Investigation Continues but Preliminary Data May Clear LentiGlobin as Cause of AML in Patient With SCD

Preliminary evidence pinpoints classical causes for acute myelogenous leukemia (AML) in a patient with sickle cell disease (SCD) treated with LentiGlobin (bb-1111) in a phase 1/2 study.

The diagnosis of AML, plus another suspected case of myelodysplastic syndrome (MDS), led to the suspension of phase 1/2 and 3 studies of the gene therapy LentiGlobin on February 16. The updated findings from the 2 patients were reported at the 10th Annual SVB Leerink Global Healthcare Conference by executives from bluebird bio, the company developing the gene therapy. LentiGlobin utilizes a BB305 lentiviral vector, which was a suspected culprit in the malignant cases.

UPDATE: LentiGlobin Is Highly Unlikely Cause of AML in SCD Patient

"These mutations that we see are characteristics of AML and are seen in patients who have not participated in any gene therapy study. They're the classical drivers of AML," Philip Gregory, DPhil, chief scientific officer at bluebird, said during the presentation. "With respect to vector involvement, a vector integration event does not create a chromosomal abnormality of this scale. What you need to investigate is whether there was a step in between."

The company found several genetic abnormalities in the patient with SCD who had been diagnosed with AML, including monosomy 7, partial loss of chromosome 11, and mutations in RUNX1 and PTPN11, all of which are known drivers of AML oncogenesis. This diagnosis occurred approximately 6 years following treatment with LentiGlobin.

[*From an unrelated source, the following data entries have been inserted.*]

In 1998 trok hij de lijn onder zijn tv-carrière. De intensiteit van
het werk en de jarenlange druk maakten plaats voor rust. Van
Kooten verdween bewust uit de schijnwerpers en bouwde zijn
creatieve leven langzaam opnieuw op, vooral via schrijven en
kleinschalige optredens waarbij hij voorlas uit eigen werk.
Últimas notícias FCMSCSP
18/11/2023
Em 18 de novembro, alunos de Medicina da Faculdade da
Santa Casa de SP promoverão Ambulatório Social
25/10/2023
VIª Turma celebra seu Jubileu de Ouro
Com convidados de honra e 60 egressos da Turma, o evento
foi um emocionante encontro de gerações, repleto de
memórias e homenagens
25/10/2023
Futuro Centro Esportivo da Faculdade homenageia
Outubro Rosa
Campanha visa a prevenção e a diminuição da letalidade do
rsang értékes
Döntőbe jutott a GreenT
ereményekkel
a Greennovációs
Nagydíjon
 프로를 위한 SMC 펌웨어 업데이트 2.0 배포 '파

"These are all genes associated with AML, classical mutations associated with AML, as well as genomic rearrangements associated with AML, and provide an independent mechanism for which this AML occurred," said Gregory. "The patient had a relatively low VCN [vector copy number] of 0.55 for the drug product, this was a group A patient and preceded all of the improvements to manufacturing and changes we introduced in group C and investigations are underway on the role, if any, that the vector played in the AML."

The patient diagnosed with MDS was treated in group C. This patient had prolonged anemia with trisomy 8 and tetraploidy in a small fraction of cells. The patient, however, did not meet the classical definition of MDS, as there were not blasts or dysplastic cells found in the bone marrow. As with the patient with AML, this case continues to be explored.

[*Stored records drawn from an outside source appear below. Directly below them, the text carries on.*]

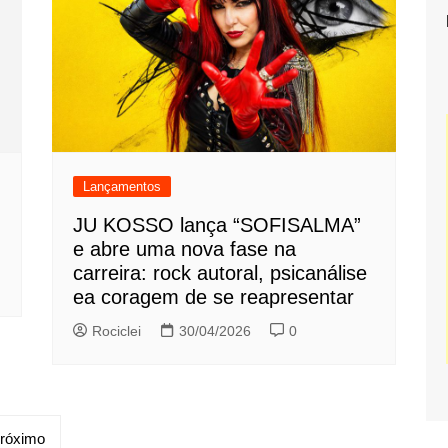
Lançamentos
JU KOSSO lança “SOFISALMA”
e abre uma nova fase na
carreira: rock autoral, psicanálise
ea coragem de se reapresentar
Rociclei
30/04/2026
0
róximo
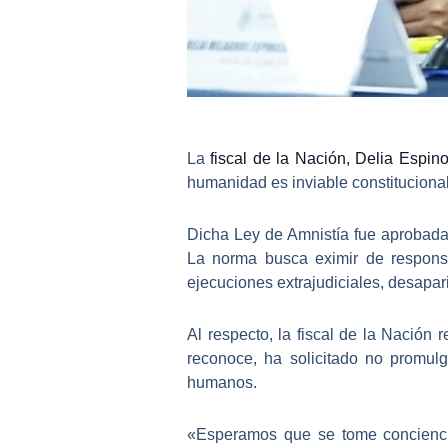
La
fiscal de la Nación, Delia Espin
humanidad es inviable constituciona
Dicha
Ley de Amnistía
fue aprobada
La norma busca eximir de respons
ejecuciones extrajudiciales
, desapar
Al respecto, la fiscal de la Nación 
reconoce, ha solicitado no promul
humanos.
«Esperamos que se tome concien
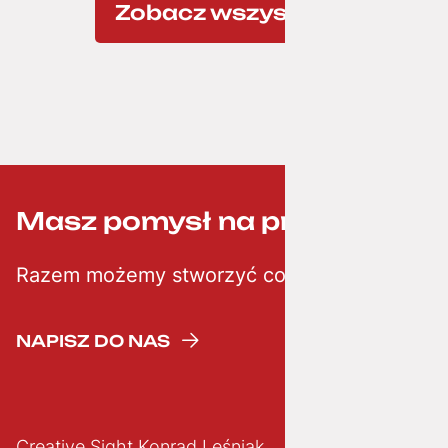
Zobacz wszystkie
Masz pomysł na projekt? ;-)
Razem możemy stworzyć coś kreatywnego
NAPISZ DO NAS
Creative Sight Konrad Leśniak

"We're now in the process of identifying a strategy to determining whether the vector is present in the relevant cells and whether it has any role in the hematologic findings in this patient," said Gregory. "Most of our studies are focused on the vector and whether the vector played any specific role."

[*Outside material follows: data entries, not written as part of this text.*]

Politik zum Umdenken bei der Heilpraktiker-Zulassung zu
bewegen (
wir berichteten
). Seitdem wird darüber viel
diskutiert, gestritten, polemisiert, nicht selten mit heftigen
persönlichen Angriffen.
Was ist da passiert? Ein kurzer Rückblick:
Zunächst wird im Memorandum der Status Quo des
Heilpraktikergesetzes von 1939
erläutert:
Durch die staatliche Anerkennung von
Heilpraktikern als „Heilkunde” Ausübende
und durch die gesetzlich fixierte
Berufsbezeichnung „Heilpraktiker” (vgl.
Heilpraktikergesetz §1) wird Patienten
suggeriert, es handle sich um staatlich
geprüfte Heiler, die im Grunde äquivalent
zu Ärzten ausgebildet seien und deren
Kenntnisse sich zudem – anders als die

There are two main possibilities for the malignant cases identified in the study, Gregory noted. The first option is that the genetic drivers were already present in the genes of the patient prior to the initiation of LentiGlobin treatment. Secondly, that the vector may have disrupted expression of these genes, either transcriptionally or mechanistically, leading to the genomic changes responsible for oncogenesis; however, Gregory noted, "the lentiviral vector platform was designed to avoid potential mutational oncogenesis. Among our studies and all of those done in the clinic and academia, there have so far seen no confirmed cases of vector-based AML or MDS oncogenesis with a lentiviral vector."

Out of caution, bluebird bio also suspended marketing of betibeglogene autotemcel (Zyntelgo) for transfusion-dependent β-thalassemia, since it is manufactured with the same lentiviral vector. There have been no hematologic malignancies diagnosed in these studies.

"It is an important reminder that we're talking about two sickle patients. Two patients who have had sickle their entire lives, and very severe cases, and now on top it they are now dealing with these events of AML and MDS. That cannot be forgotten in how we engage in this and how we think about this," Nick Leschly, chief executive officer of bluebird bio, said during the presentation. "This is not only important for these 2 patients, and for bluebird therapies, but also for the field."

More information is expected on the AML case within the next couple of weeks, Gregory noted. The MDS case is earlier in the clinical evaluation and they could not provide a definitive timeline; however, they did expect more details in the next few weeks.